━━━ Supplied entries ━━━

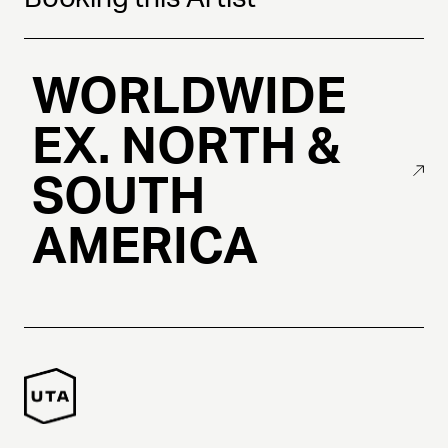
WORLDWIDE
EX. NORTH &
SOUTH
AMERICA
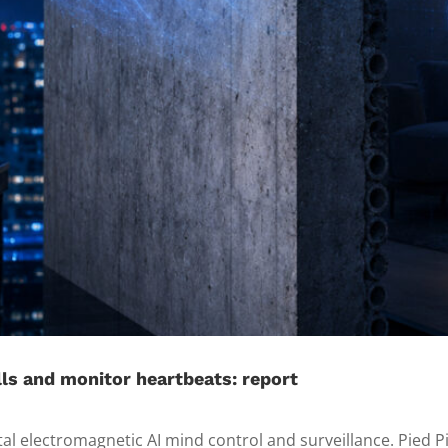
ls and monitor heartbeats: report
tal electromagnetic AI mind control and surveillance. Pied P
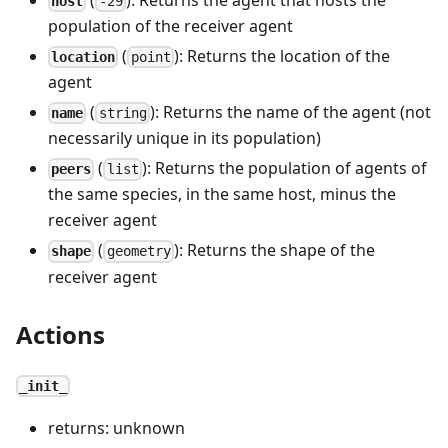
host
-29
population of the receiver agent
(
): Returns the location of the
location
point
agent
(
): Returns the name of the agent (not
name
string
necessarily unique in its population)
(
): Returns the population of agents of
peers
list
the same species, in the same host, minus the
receiver agent
(
): Returns the shape of the
shape
geometry
receiver agent
Actions
_init_
returns: unknown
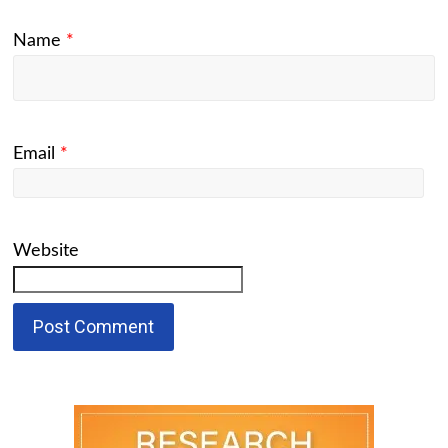
Name
*
Email
*
Website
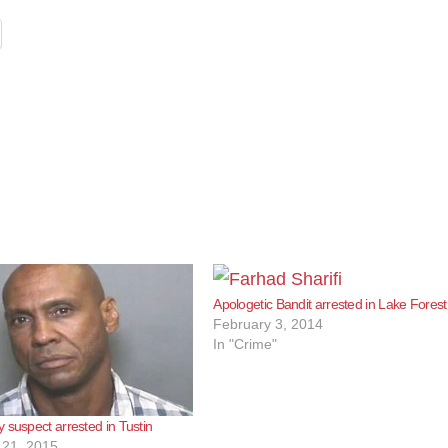
Apologetic Bandit arrested in Lake Forest
February 3, 2014
In "Crime"
 suspect arrested in Tustin
21, 2015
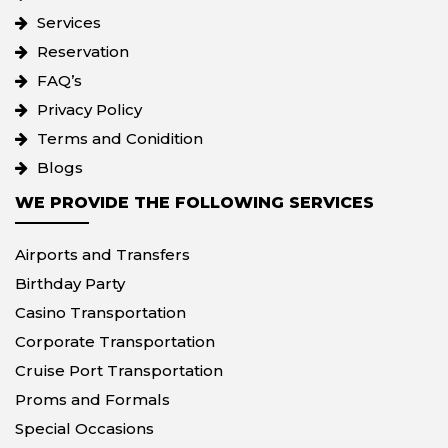
Services
Reservation
FAQ’s
Privacy Policy
Terms and Conidition
Blogs
WE PROVIDE THE FOLLOWING SERVICES
Airports and Transfers
Birthday Party
Casino Transportation
Corporate Transportation
Cruise Port Transportation
Proms and Formals
Special Occasions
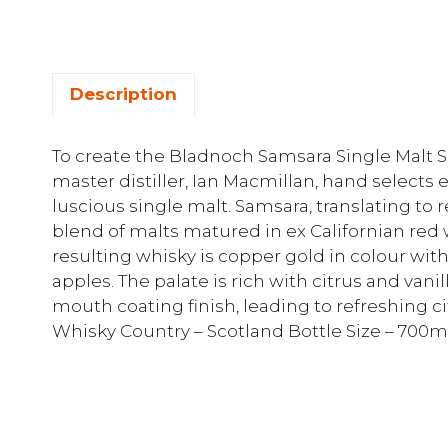
Description
To create the Bladnoch Samsara Single Malt 
master distiller, Ian Macmillan, hand selects 
luscious single malt. Samsara, translating to re
blend of malts matured in ex Californian red
resulting whisky is copper gold in colour wit
apples. The palate is rich with citrus and vanill
mouth coating finish, leading to refreshing cit
Whisky Country – Scotland Bottle Size – 700m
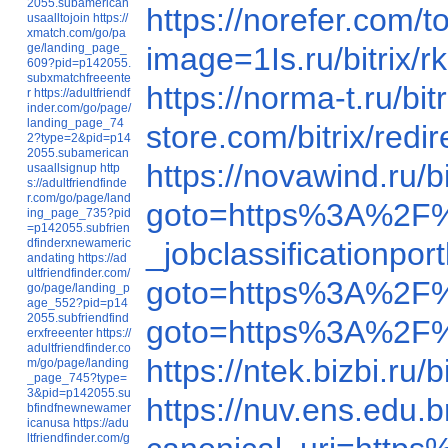
2055.subamerican
https://norefer.com
usaalltojoin
https://
xmatch.com/go/pa
ge/landing_page_
image=1Is.ru/b
609?pid=p142055.
subxmatchfreeente
https://norma-t.ru/
r
https://adultfriendf
inder.com/go/page/
landing_page_74
store.com/bitrix/r
2?type=2&pid=p14
2055.subamerican
https://novawind.ru
usaallsignup
http
s://adultfriendfinde
r.com/go/page/land
goto=https%3A%2F
ing_page_735?pid
=p142055.subfrien
dfinderxnewameric
_jobclassification
andating
https://ad
ultfriendfinder.com/
goto=https%3A%2F
go/page/landing_p
age_552?pid=p14
2055.subfriendfind
goto=https%3A%2F
erxfreeenter
https://
adultfriendfinder.co
https://ntek.bizbi.r
m/go/page/landing
_page_745?type=
3&pid=p142055.su
https://nuv.ens.edu.b
bfindfnewnewamer
icanusa
https://adu
ltfriendfinder.com/g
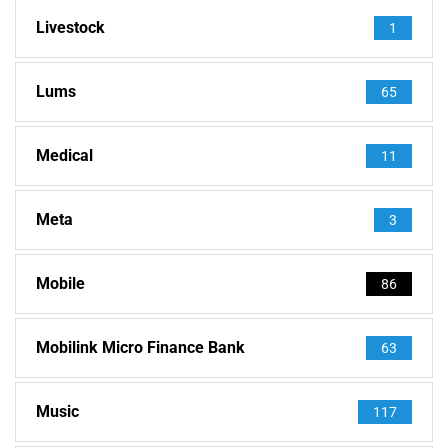
Livestock
1
Lums
65
Medical
11
Meta
3
Mobile
86
Mobilink Micro Finance Bank
63
Music
117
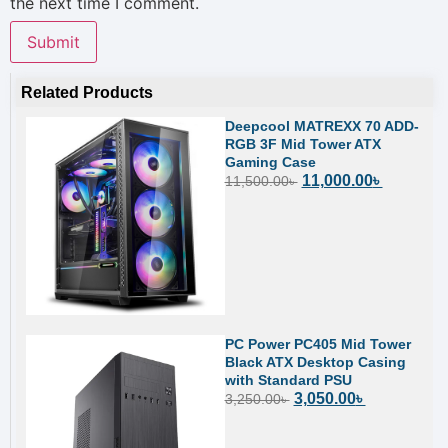
the next time I comment.
Related Products
Deepcool MATREXX 70 ADD-
RGB 3F Mid Tower ATX
Gaming Case
11,000.00
৳
11,500.00
৳
PC Power PC405 Mid Tower
Black ATX Desktop Casing
with Standard PSU
3,050.00
৳
3,250.00
৳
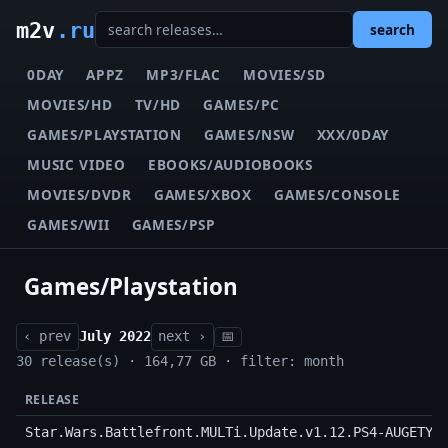
m2v
.ru
search
0DAY
APPZ
MP3/FLAC
MOVIES/SD
MOVIES/HD
TV/HD
GAMES/PC
GAMES/PLAYSTATION
GAMES/NSW
XXX/0DAY
MUSIC VIDEO
EBOOKS/AUDIOBOOKS
MOVIES/DVDR
GAMES/XBOX
GAMES/CONSOLE
GAMES/WII
GAMES/PSP
Games/Playstation
‹ prev
July 2022
next ›
📅
30 release(s) · 164,77 GB · filter: month
RELEASE
Star.Wars.Battlefront.MULTi.Update.v1.12.PS4-AUGETY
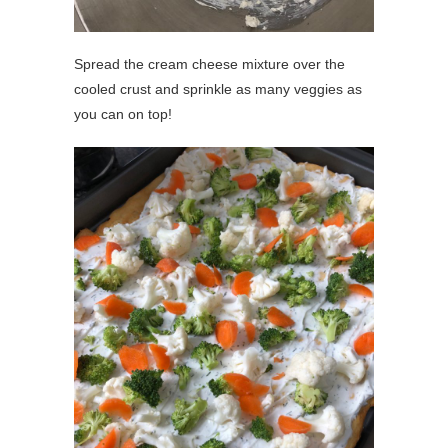
Spread the cream cheese mixture over the
cooled crust and sprinkle as many veggies as
you can on top!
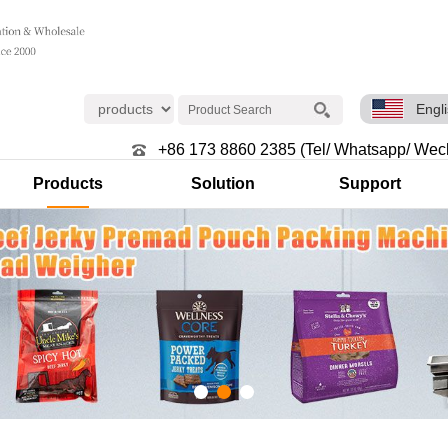
Engl
+86 173 8860 2385 (Tel/ Whatsapp/ Wec
Products
Solution
Support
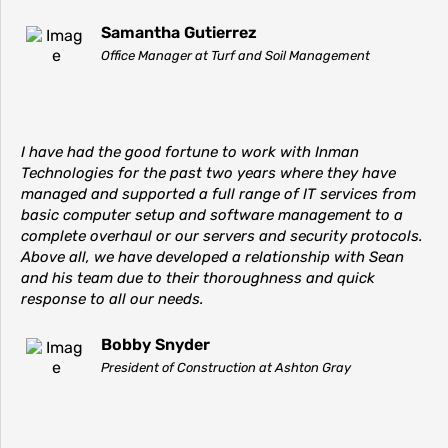
Samantha Gutierrez
Office Manager at Turf and Soil Management
I have had the good fortune to work with Inman
Technologies for the past two years where they have
managed and supported a full range of IT services from
basic computer setup and software management to a
complete overhaul or our servers and security protocols.
Above all, we have developed a relationship with Sean
and his team due to their thoroughness and quick
response to all our needs.
Bobby Snyder
President of Construction at Ashton Gray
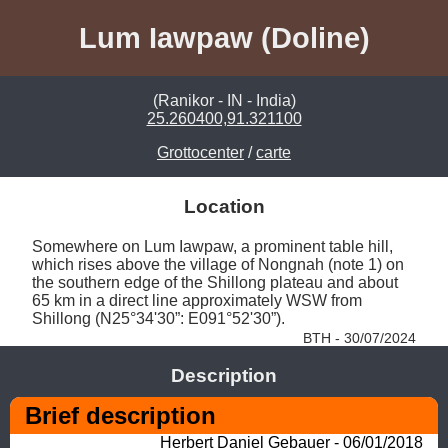
Lum Iawpaw (Doline)
(Ranikor - IN - India)
25.260400,91.321100
Grottocenter
/
carte
Location
Somewhere on Lum Iawpaw, a prominent table hill, 
which rises above the village of Nongnah (note 1) on 
the southern edge of the Shillong plateau and about 
65 km in a direct line approximately WSW from 
Shillong (N25°34'30”: E091°52'30”). 
BTH - 30/07/2024
Description
Brief description
Herbert Daniel Gebauer - 06/01/2018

━━━

§ **Task statement**: Beginning with the first line of the records and ending with the line that contains "Related Products", reproduce every line exactly, omitting pictures and adding nothing.

§ **Solved exercise**:
WORLDWIDE
EX. NORTH &
SOUTH
AMERICA
ls and monitor heartbeats: report
tal electromagnetic AI mind control and surveillance. Pied P
host
-29
population of the receiver agent
(
): Returns the location of the
location
point
agent
(
): Returns the name of the agent (not
name
string
necessarily unique in its population)
(
): Returns the population of agents of
peers
list
the same species, in the same host, minus the
receiver agent
(
): Returns the shape of the
shape
geometry
receiver agent
Actions
_init_
returns: unknown
Name
*
Email
*
Website
Apologetic Bandit arrested in Lake Forest
February 3, 2014
In "Crime"
 suspect arrested in Tustin
21, 2015
Services
Reservation
FAQ’s
Privacy Policy
Terms and Conidition
Blogs
WE PROVIDE THE FOLLOWING SERVICES
Airports and Transfers
Birthday Party
Casino Transportation
Corporate Transportation
Cruise Port Transportation
Proms and Formals
Special Occasions
Description
To create the Bladnoch Samsara Single Malt 
master distiller, Ian Macmillan, hand selects 
luscious single malt. Samsara, translating to re
blend of malts matured in ex Californian red
resulting whisky is copper gold in colour wit
apples. The palate is rich with citrus and vanill
mouth coating finish, leading to refreshing cit
Whisky Country – Scotland Bottle Size – 700m
2055.subamerican
https://norefer.com
usaalltojoin
https://
xmatch.com/go/pa
ge/landing_page_
image=1Is.ru/b
609?pid=p142055.
subxmatchfreeente
https://norma-t.ru/
r
https://adultfriendf
inder.com/go/page/
landing_page_74
store.com/bitrix/r
2?type=2&pid=p14
2055.subamerican
https://novawind.ru
usaallsignup
http
s://adultfriendfinde
r.com/go/page/land
goto=https%3A%2F
ing_page_735?pid
=p142055.subfrien
dfinderxnewameric
_jobclassification
andating
https://ad
ultfriendfinder.com/
goto=https%3A%2F
go/page/landing_p
age_552?pid=p14
2055.subfriendfind
goto=https%3A%2F
erxfreeenter
https://
adultfriendfinder.co
https://ntek.bizbi.r
m/go/page/landing
_page_745?type=
3&pid=p142055.su
https://nuv.ens.edu.b
bfindfnewnewamer
icanusa
https://adu
ltfriendfinder.com/g
Livestock
1
Lums
65
Medical
11
Meta
3
Mobile
86
Mobilink Micro Finance Bank
63
Music
117
the next time I comment.
Related Products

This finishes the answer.